Work instructions ::
Exact copy, no pictures: repeat the data that follows.

[Recorded data]

╔══

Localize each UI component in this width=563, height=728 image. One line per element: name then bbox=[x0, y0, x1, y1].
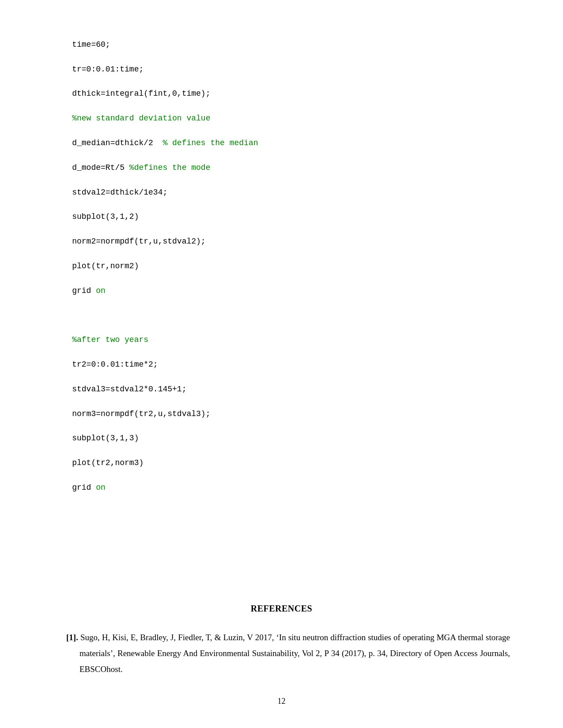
code-line-1: time=60; bbox=[72, 40, 110, 49]
code-line-11a: grid bbox=[72, 286, 96, 295]
code-line-11b: on bbox=[96, 286, 106, 295]
code-line-2: tr=0:0.01:time; bbox=[72, 65, 144, 74]
reference-entry-1: [1]. Sugo, H, Kisi, E, Bradley, J, Fiedl… bbox=[53, 630, 510, 677]
code-line-7: stdval2=dthick/1e34; bbox=[72, 188, 167, 197]
code-block: time=60; tr=0:0.01:time; dthick=integral… bbox=[53, 26, 510, 507]
code-line-16: norm3=normpdf(tr2,u,stdval3); bbox=[72, 409, 210, 418]
code-line-3: dthick=integral(fint,0,time); bbox=[72, 89, 210, 98]
code-line-10: plot(tr,norm2) bbox=[72, 262, 139, 270]
ref-number-1: [1]. bbox=[66, 633, 78, 642]
code-line-5b: % defines the median bbox=[162, 139, 258, 147]
page: time=60; tr=0:0.01:time; dthick=integral… bbox=[0, 0, 563, 728]
code-line-19b: on bbox=[96, 483, 106, 492]
ref-text-1: Sugo, H, Kisi, E, Bradley, J, Fiedler, T… bbox=[78, 633, 510, 674]
code-line-13: %after two years bbox=[72, 335, 148, 344]
code-line-4: %new standard deviation value bbox=[72, 114, 210, 123]
code-line-18: plot(tr2,norm3) bbox=[72, 458, 144, 467]
code-line-8: subplot(3,1,2) bbox=[72, 212, 139, 221]
code-line-9: norm2=normpdf(tr,u,stdval2); bbox=[72, 237, 205, 246]
code-line-15: stdval3=stdval2*0.145+1; bbox=[72, 385, 186, 394]
code-line-6b: %defines the mode bbox=[129, 163, 211, 172]
references-title: REFERENCES bbox=[53, 604, 510, 614]
code-line-17: subplot(3,1,3) bbox=[72, 434, 139, 443]
code-line-6a: d_mode=Rt/5 bbox=[72, 163, 129, 172]
code-line-5a: d_median=dthick/2 bbox=[72, 139, 162, 147]
code-line-14: tr2=0:0.01:time*2; bbox=[72, 360, 158, 369]
code-line-19a: grid bbox=[72, 483, 96, 492]
references-section: REFERENCES [1]. Sugo, H, Kisi, E, Bradle… bbox=[53, 604, 510, 677]
page-number: 12 bbox=[278, 697, 286, 706]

╚══

Task answer ::
Localize each UI component in this width=563, height=728 image. One line per element: name then bbox=[x0, y0, x1, y1].
code-line-1: time=60; bbox=[72, 40, 110, 49]
code-line-11a: grid bbox=[72, 286, 96, 295]
code-line-11b: on bbox=[96, 286, 106, 295]
code-line-2: tr=0:0.01:time; bbox=[72, 65, 144, 74]
reference-entry-1: [1]. Sugo, H, Kisi, E, Bradley, J, Fiedl… bbox=[53, 630, 510, 677]
code-line-7: stdval2=dthick/1e34; bbox=[72, 188, 167, 197]
code-block: time=60; tr=0:0.01:time; dthick=integral… bbox=[53, 26, 510, 507]
code-line-16: norm3=normpdf(tr2,u,stdval3); bbox=[72, 409, 210, 418]
code-line-3: dthick=integral(fint,0,time); bbox=[72, 89, 210, 98]
code-line-10: plot(tr,norm2) bbox=[72, 262, 139, 270]
ref-number-1: [1]. bbox=[66, 633, 78, 642]
code-line-5b: % defines the median bbox=[162, 139, 258, 147]
page: time=60; tr=0:0.01:time; dthick=integral… bbox=[0, 0, 563, 728]
code-line-19b: on bbox=[96, 483, 106, 492]
ref-text-1: Sugo, H, Kisi, E, Bradley, J, Fiedler, T… bbox=[78, 633, 510, 674]
code-line-13: %after two years bbox=[72, 335, 148, 344]
code-line-4: %new standard deviation value bbox=[72, 114, 210, 123]
code-line-18: plot(tr2,norm3) bbox=[72, 458, 144, 467]
code-line-8: subplot(3,1,2) bbox=[72, 212, 139, 221]
code-line-9: norm2=normpdf(tr,u,stdval2); bbox=[72, 237, 205, 246]
code-line-15: stdval3=stdval2*0.145+1; bbox=[72, 385, 186, 394]
code-line-6b: %defines the mode bbox=[129, 163, 211, 172]
references-title: REFERENCES bbox=[53, 604, 510, 614]
code-line-17: subplot(3,1,3) bbox=[72, 434, 139, 443]
code-line-6a: d_mode=Rt/5 bbox=[72, 163, 129, 172]
code-line-5a: d_median=dthick/2 bbox=[72, 139, 162, 147]
code-line-14: tr2=0:0.01:time*2; bbox=[72, 360, 158, 369]
code-line-19a: grid bbox=[72, 483, 96, 492]
references-section: REFERENCES [1]. Sugo, H, Kisi, E, Bradle… bbox=[53, 604, 510, 677]
page-number: 12 bbox=[278, 697, 286, 706]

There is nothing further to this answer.